Students are losing out on valuable classes, because teachers are testing Junior and Leaving Certificate teenagers in other schools, a schools’ leader has said.

Fr Paul O’Connell, president of the Joint Managerial Body, which represents management of 380 religious-owned second-level schools, has called for a major review of the timing of oral exams.

This year’s Leaving Certificate orals, in Irish and in other language subjects, took place during the middle two weeks of April, beginning just after schools reopened, following Easter holidays.

They coincided with practical tests for students of music, and with Junior Certificate practicals for music and home economics.

These tests require teachers to be hired by the State Examinations Commission (SEC) to examine students at other schools.
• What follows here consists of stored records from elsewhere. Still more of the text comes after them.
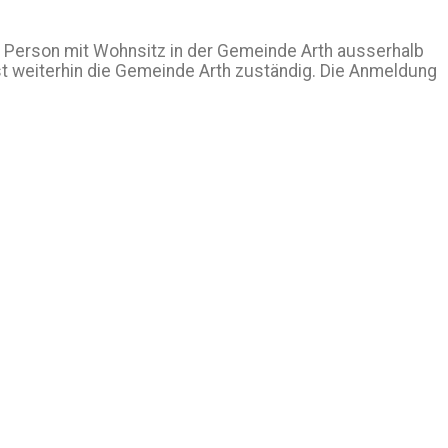
ne Person mit Wohnsitz in der Gemeinde Arth ausserhalb
ist weiterhin die Gemeinde Arth zuständig. Die Anmeldung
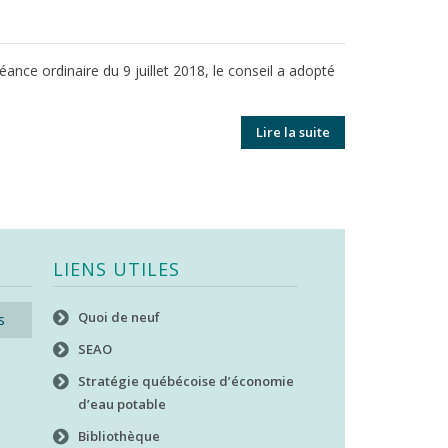
ance ordinaire du 9 juillet 2018, le conseil a adopté
Lire la suite
LIENS UTILES
Quoi de neuf
s
SEAO
Stratégie québécoise d’économie
d’eau potable
Bibliothèque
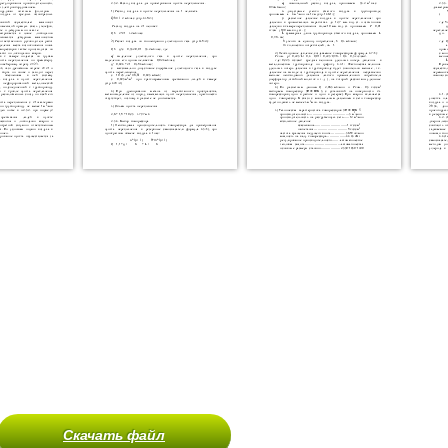
Скачать файл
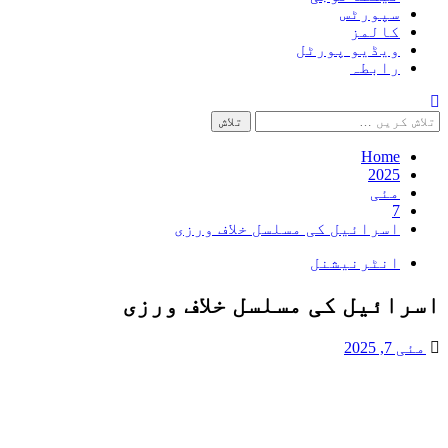
سپورٹس
کالمز
ویڈیو پورٹل
رابطہ
تلاش
کریں
برائے:
Home
2025
مئی
7
اسرائیل کی مسلسل خلاف ورزی
انٹرنیشنل
اسرائیل کی مسلسل خلاف ورزی
مئی 7, 2025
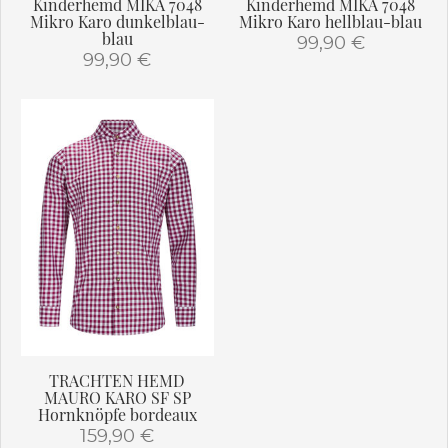
Kinderhemd MIKA 7048
Kinderhemd MIKA 7048
werden
Mikro Karo dunkelblau-
Mikro Karo hellblau-blau
blau
99,90
€
99,90
€
Dieses
Dieses
Produkt
Produkt
weist
weist
mehrere
mehrere
Varianten
Varianten
auf.
auf.
Die
Die
Optionen
Optionen
können
können
auf
auf
der
der
Produktseite
Produktseite
gewählt
gewählt
werden
TRACHTEN HEMD
werden
MAURO KARO SF SP
Hornknöpfe bordeaux
159,90
€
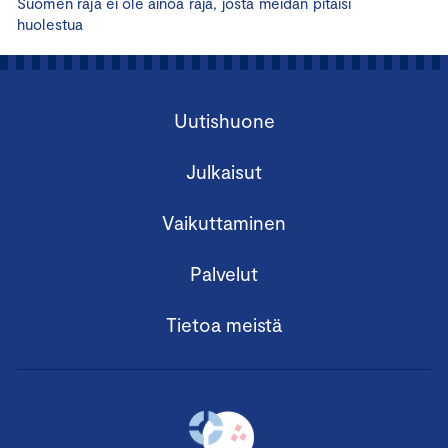
Suomen raja ei ole ainoa raja, josta meidän pitäisi
huolestua
Uutishuone
Julkaisut
Vaikuttaminen
Palvelut
Tietoa meistä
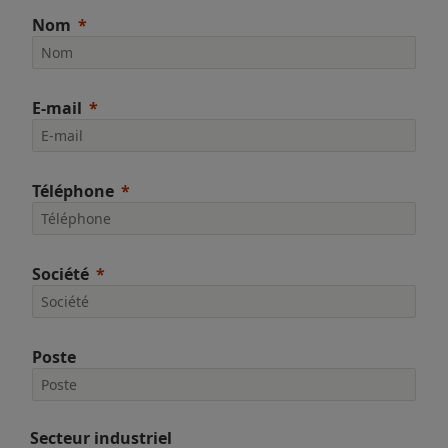
Nom
E-mail
Téléphone
Société
Poste
Secteur industriel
Because of rising numbers of students and difficulty recruiting examiners, some teachers on these duties could be absent from their own schools for most or all of a fortnight.

Students doing the Leaving Certificate Applied programme will undergo oral exams the week after next, and late orals may be conducted at some schools the following week.

Fr O’Connell said the amount of teaching time lost by students, due to their teachers’ absence, is no longer sustainable.

“The method of delivery and timing of the oral examinations needs to be reviewed urgently,” he told Education Minister Richard Bruton at the JMB’s annual conference in Galway.

He recounted having nine teachers absent one Monday morning last month due to staff oral exams or practical tests.

On the same day, he and both deputy principals at his Co Kildare school were on mandatory training courses.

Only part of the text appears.